• **Task material**
----
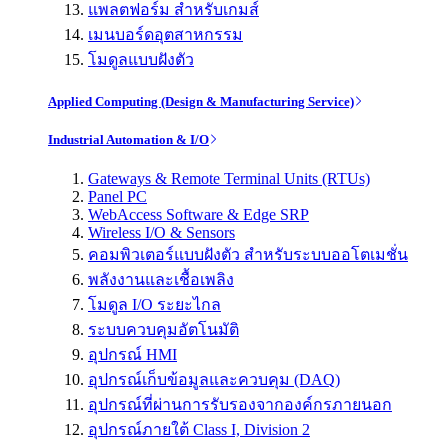
แพลตฟอร์ม สำหรับเกมส์
เมนบอร์ดอุตสาหกรรม
โมดูลแบบฝังตัว
Applied Computing (Design & Manufacturing Service)
Industrial Automation & I/O
Gateways & Remote Terminal Units (RTUs)
Panel PC
WebAccess Software & Edge SRP
Wireless I/O & Sensors
คอมพิวเตอร์แบบฝังตัว สำหรับระบบออโตเมชั่น
พลังงานและเชื้อเพลิง
โมดูล I/O ระยะไกล
ระบบควบคุมอัตโนมัติ
อุปกรณ์ HMI
อุปกรณ์เก็บข้อมูลและควบคุม (DAQ)
อุปกรณ์ที่ผ่านการรับรองจากองค์กรภายนอก
อุปกรณ์ภายใต้ Class I, Division 2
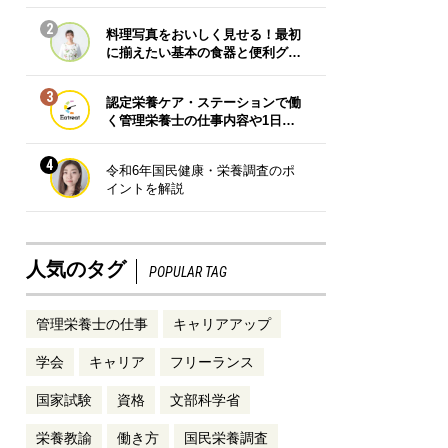
2
料理写真をおいしく見せる！最初
に揃えたい基本の食器と便利グ…
3
認定栄養ケア・ステーションで働
く管理栄養士の仕事内容や1日…
4
令和6年国民健康・栄養調査のポ
イントを解説
人気のタグ
POPULAR TAG
管理栄養士の仕事
キャリアアップ
学会
キャリア
フリーランス
国家試験
資格
文部科学省
栄養教諭
働き方
国民栄養調査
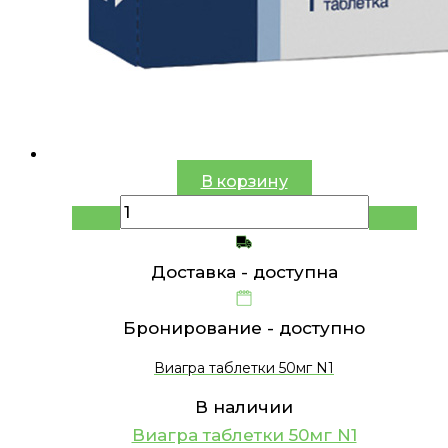
В корзину
Доставка -
доступна
Бронирование -
доступно
Виагра таблетки 50мг N1
В наличии
Виагра таблетки 50мг N1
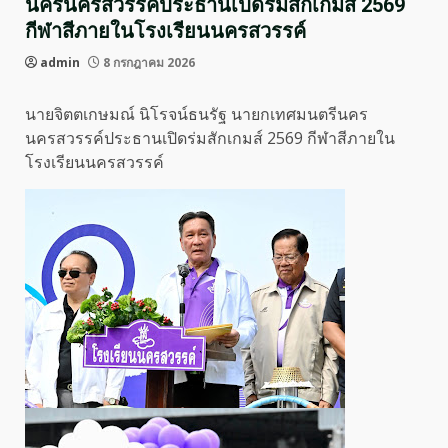
นครนครสวรรค์ประธานเปิดร่มสักเกมส์ 2569
กีฬาสีภายในโรงเรียนนครสวรรค์
admin
8 กรกฎาคม 2026
นายจิตตเกษมณ์ นิโรจน์ธนรัฐ นายกเทศมนตรีนคร
นครสวรรค์ประธานเปิดร่มสักเกมส์ 2569 กีฬาสีภายใน
โรงเรียนนครสวรรค์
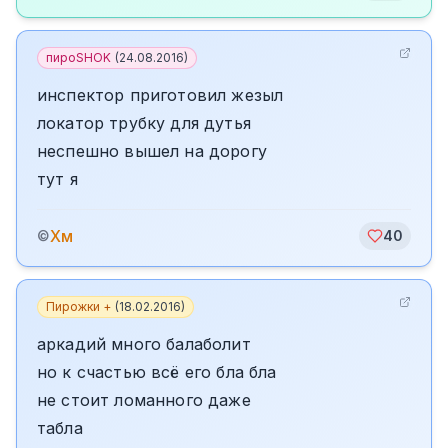
пироSHOK
(
24.08.2016
)
инспектор приготовил жезыл
локатор трубку для дутья
неспешно вышел на дорогу
тут я
Хм
©
40
Пирожки +
(
18.02.2016
)
аркадий много балаболит
но к счастью всё его бла бла
не стоит ломанного даже
табла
----
• **Description of the task**
Write out the entries above in full and exactly; no pictures.

• **Written solution**
แพลตฟอร์ม สำหรับเกมส์
เมนบอร์ดอุตสาหกรรม
โมดูลแบบฝังตัว
Applied Computing (Design & Manufacturing Service)
Industrial Automation & I/O
Gateways & Remote Terminal Units (RTUs)
Panel PC
WebAccess Software & Edge SRP
Wireless I/O & Sensors
คอมพิวเตอร์แบบฝังตัว สำหรับระบบออโตเมชั่น
พลังงานและเชื้อเพลิง
โมดูล I/O ระยะไกล
ระบบควบคุมอัตโนมัติ
อุปกรณ์ HMI
อุปกรณ์เก็บข้อมูลและควบคุม (DAQ)
อุปกรณ์ที่ผ่านการรับรองจากองค์กรภายนอก
อุปกรณ์ภายใต้ Class I, Division 2
2
料理写真をおいしく見せる！最初
に揃えたい基本の食器と便利グ…
3
認定栄養ケア・ステーションで働
く管理栄養士の仕事内容や1日…
4
令和6年国民健康・栄養調査のポ
イントを解説
人気のタグ
POPULAR TAG
管理栄養士の仕事
キャリアアップ
学会
キャリア
フリーランス
国家試験
資格
文部科学省
栄養教諭
働き方
国民栄養調査
В корзину
Доставка -
доступна
Бронирование -
доступно
Виагра таблетки 50мг N1
В наличии
Виагра таблетки 50мг N1
นครนครสวรรค์ประธานเปิดร่มสักเกมส์ 2569
กีฬาสีภายในโรงเรียนนครสวรรค์
admin
8 กรกฎาคม 2026
นายจิตตเกษมณ์ นิโรจน์ธนรัฐ นายกเทศมนตรีนคร
นครสวรรค์ประธานเปิดร่มสักเกมส์ 2569 กีฬาสีภายใน
โรงเรียนนครสวรรค์
пироSHOK
(
24.08.2016
)
инспектор приготовил жезыл
локатор трубку для дутья
неспешно вышел на дорогу
тут я
Хм
©
40
Пирожки +
(
18.02.2016
)
аркадий много балаболит
но к счастью всё его бла бла
не стоит ломанного даже
табла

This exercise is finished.